Speaking again of Africa’s burgeoning consumer base and the vital importance of ramping up manufacturing and production, it is becoming increasingly apparent that businesses catering to this consumer tide are, in the majority of instances, an obvious bet for investment.

Thus far these manufacturing and FMCG areas have been largely overlooked and undervalued from an investment perspective.

But it stands to reason: if you are producing goods locally and selling them to a demanding market, the potential for growth and profitable returns is accelerated.

It is vital that import substitution makes sense from a costing perspective. While opportunities do exist, it is important to ensure that the economics are stable.

Local manufacturing makes sense only if conditions on the ground are conducive – i.e. power is reliable, commercial terms are predictable, and there are measurable levels of political stability with fair playing fields.

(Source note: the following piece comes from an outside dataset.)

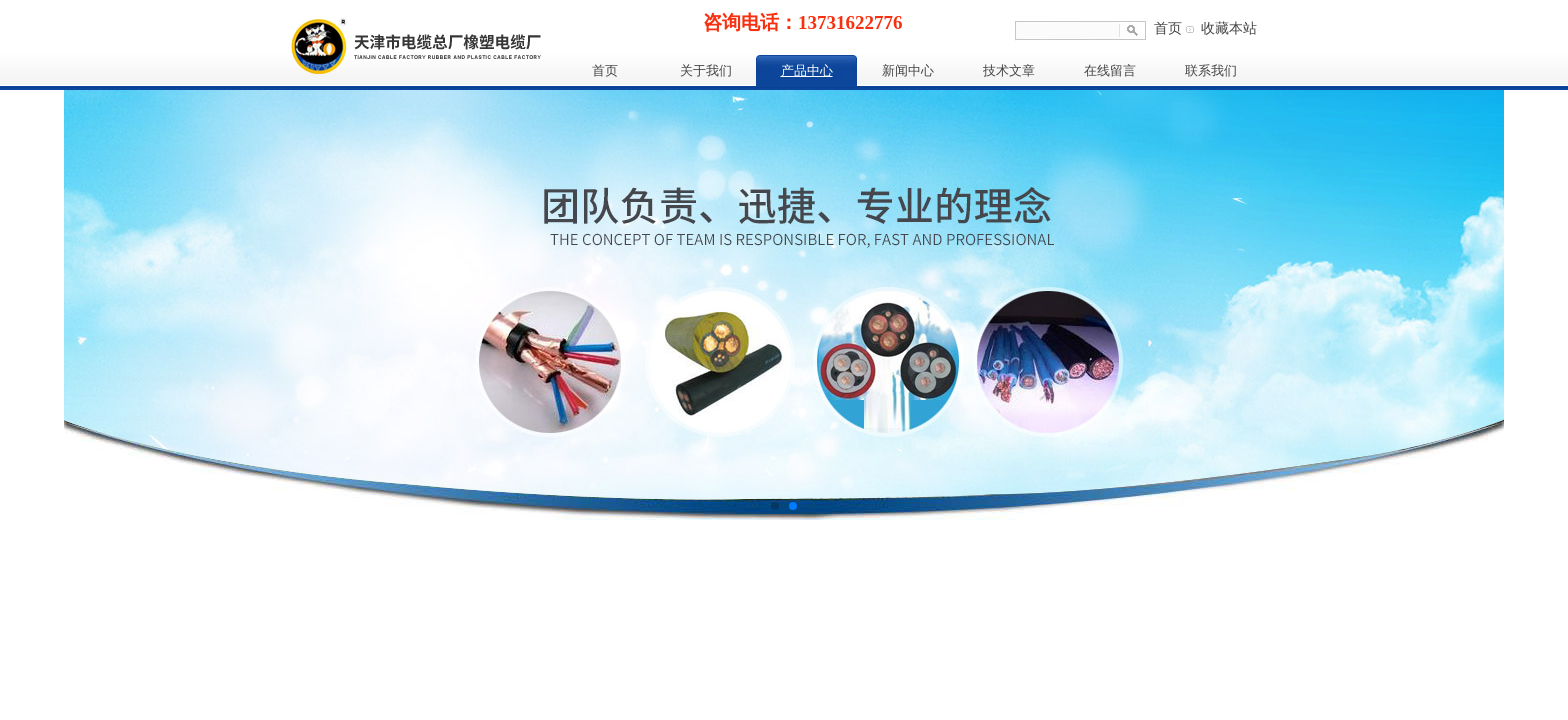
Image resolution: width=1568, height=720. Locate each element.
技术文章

Furthermore, crucial cash injections will be needed to ensure that these operations realise the levels of sustainability and margins to which they aspire. Private equity has the ability to provide these injections, from which investors will ultimately reap the benefits.

No one can deny that there have been inconsistencies and inefficiencies throughout Africa’s numerous economic systems.

Yet, in the light of significant global economic shifts as a consequence of the enduring pandemic, as a PE investor, I regard these emerging market inefficiencies as positive opportunities.

The cream of companies will rise to the top, not only through endeavour and excellence but also in the name of resilience and survival.

In this way, investors will clearly be able to identify the genuine quality operations in which they are likely to want to invest.